[clean-list] New Clean Programmer
John M. Gogolin
jmg@pciusa.com
Tue, 28 Jan 2003 13:24:12 -0500
Hi folks,
As is going to become painfully evident shortly, I'm rather new to the
language of Clean.
I've been trying to run through the exercises at the ends of the
chapters in The Clean Book with mixed results. The one I'm currently
working on is the second from chapter 3, which states:
Define the function MakeFrequenceTable
MakeFrequenceTable [a] -> [(a, Int)] | == a
That makes a frequence table. The table consists of a list of
tuples. Each tuple consists
of an element from the original list and its frequency (percentage).
E.g.
Frequentietabel [1,2,3,2] = [(1,25),(2,50),(3,25)]
Where I run into to trouble is the "| == a" clause. I can define the
function as:
MakeFrequenceTable :: [a] -> [(a, Int)] | Eq a
MakeFrequenceTable [] = []
MakeFrequenceTable [x:xs] = take n (removeDup([(x, Frequence x
[x:xs])] ++ MakeFrequenceTable (xs ++ [x])))
where n = length (removeDup [x:xs])
with the support functions:
CountOccurences :: a [a] -> Int | == a
CountOccurences f [] = 0
CountOccurences f [x:xs]
| f == x = 1 + (CountOccurences f xs)
= CountOccurences f xs
Frequence :: a [a] -> Int | Eq a
Frequence f x = 100 * (CountOccurences f x) / length x
If I try to use "| == a", however, the compiler generates the error
"internal overloading of "removeDup" could not be solved.

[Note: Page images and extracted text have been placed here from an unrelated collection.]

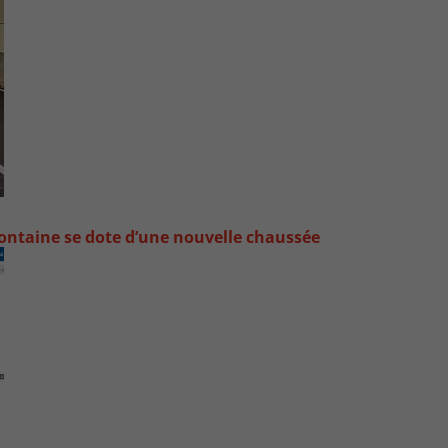
ontaine se dote d’une nouvelle chaussée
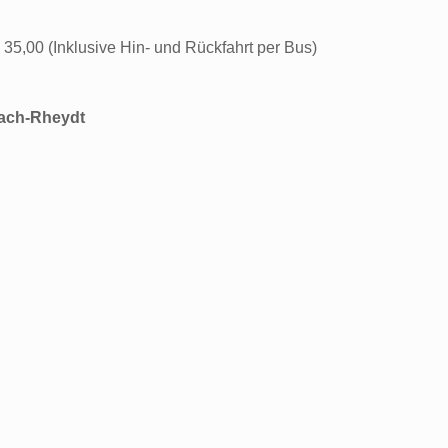
€ 35,00 (Inklusive Hin- und Rückfahrt per Bus)
bach-Rheydt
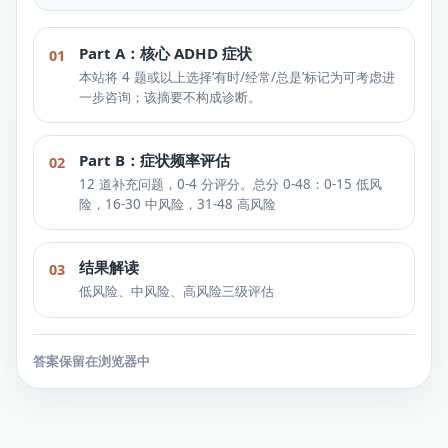
Part A：核心 ADHD 症状
01
本站将 4 题或以上选择‘有时/经常/总是’标记为可考虑进
一步咨询；该摘要不构成诊断。
Part B：症状频率评估
02
12 道补充问题，0-4 分评分。总分 0-48：0-15 低风
险，16-30 中风险，31-48 高风险
结果解读
03
低风险、中风险、高风险三级评估
答案保留在浏览器中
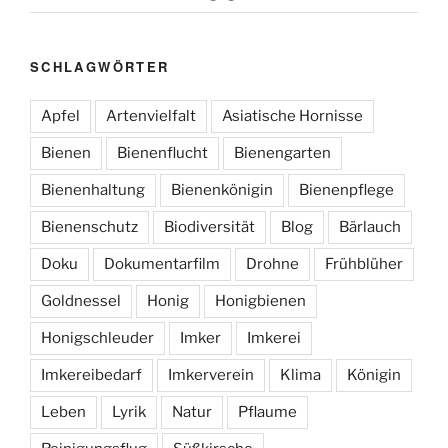
SCHLAGWÖRTER
Apfel
Artenvielfalt
Asiatische Hornisse
Bienen
Bienenflucht
Bienengarten
Bienenhaltung
Bienenkönigin
Bienenpflege
Bienenschutz
Biodiversität
Blog
Bärlauch
Doku
Dokumentarfilm
Drohne
Frühblüher
Goldnessel
Honig
Honigbienen
Honigschleuder
Imker
Imkerei
Imkereibedarf
Imkerverein
Klima
Königin
Leben
Lyrik
Natur
Pflaume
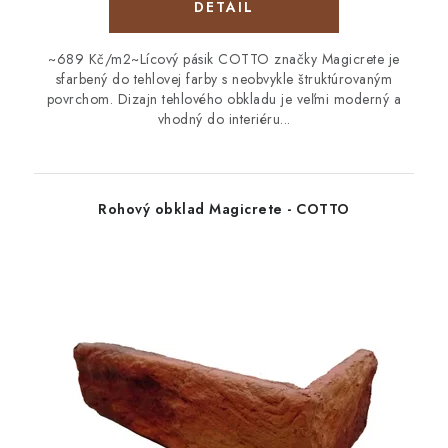
DETAIL
~689 Kč/m2~Lícový pásik COTTO značky Magicrete je
sfarbený do tehlovej farby s neobvykle štruktúrovaným
povrchom. Dizajn tehlového obkladu je veľmi moderný a
vhodný do interiéru...
Rohový obklad Magicrete - COTTO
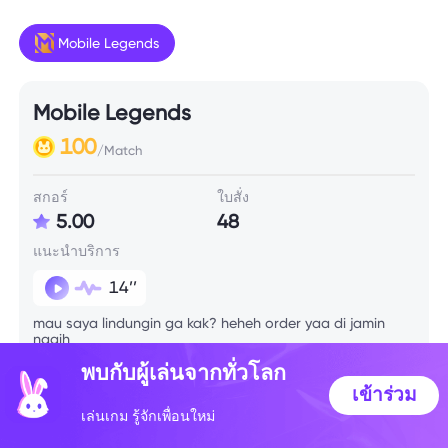
Mobile Legends
Mobile Legends
100
/Match
สกอร์
ใบสั่ง
5.00
48
แนะนำบริการ
14’’
mau saya lindungin ga kak? heheh order yaa di jamin
nagih
พบกับผู้เล่นจากทั่วโลก
เข้าร่วม
ข้อมูลทักษะ
เล่นเกม รู้จักเพื่อนใหม่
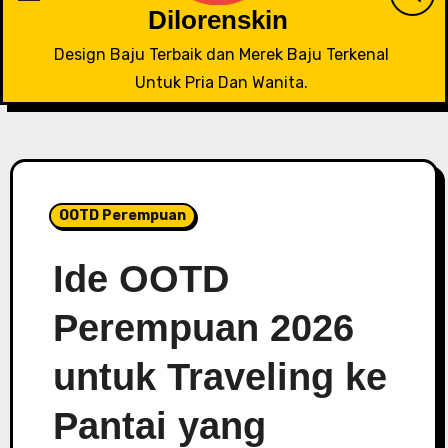
Dilorenskin
Design Baju Terbaik dan Merek Baju Terkenal
Untuk Pria Dan Wanita.
OOTD Perempuan
Ide OOTD
Perempuan 2026
untuk Traveling ke
Pantai yang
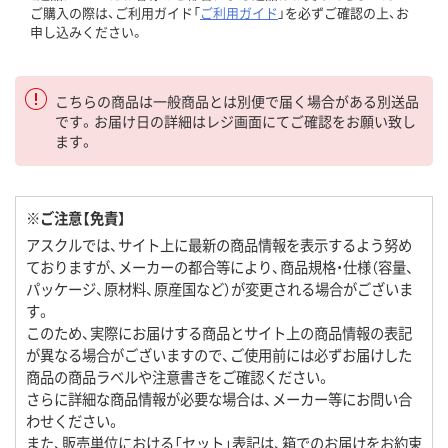
ご購入の際は、ご利用ガイド「
ご利用ガイド
」を必ずご確認の上、お
申し込みください。
こちらの商品は一般商品とは別便で届く場合がある別送品
です。お届け日の詳細はレジ画面にてご確認をお願い致し
ます。
※ご注意【免責】
アスクルでは、サイト上に最新の商品情報を表示するよう努め
ておりますが、メーカーの都合等により、商品規格・仕様（容量、
パッケージ、原材料、原産国など）が変更される場合がございま
す。
このため、実際にお届けする商品とサイト上の商品情報の表記
が異なる場合がございますので、ご使用前には必ずお届けした
商品の商品ラベルや注意書きをご確認ください。
さらに詳細な商品情報が必要な場合は、メーカー等にお問い合
わせください。
また、販売単位における「セット」表記は、箱でのお届けをお約束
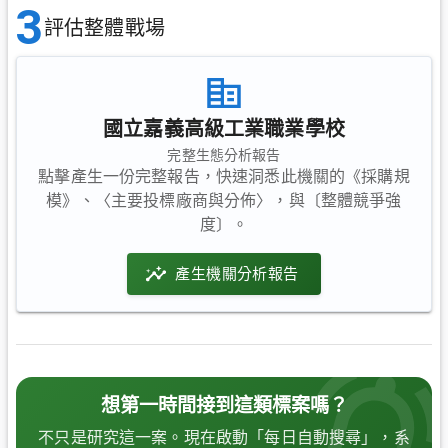
3
評估整體戰場
國立嘉義高級工業職業學校
完整生態分析報告
點擊產生一份完整報告，快速洞悉此機關的《採購規
模》、〈主要投標廠商與分佈〉，與〔整體競爭強
度〕。
產生機關分析報告
想第一時間接到這類標案嗎？
不只是研究這一案。現在啟動「每日自動搜尋」，系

After digging around some, I came up with a much shorter example that
generates the same error:
ShortenedList :: [a] -> [a] | == a
ShortenedList list = removeDup list
How is "| == a" in conflict with "| Eq a" in these cases? What
fundamental piece am I not getting? Any help here would be greatly
appreciated. Also, given that difference, how would one suggest writing
the MakeFrequenceTable function as per requested in the text without
rewriting a bunch of the library code?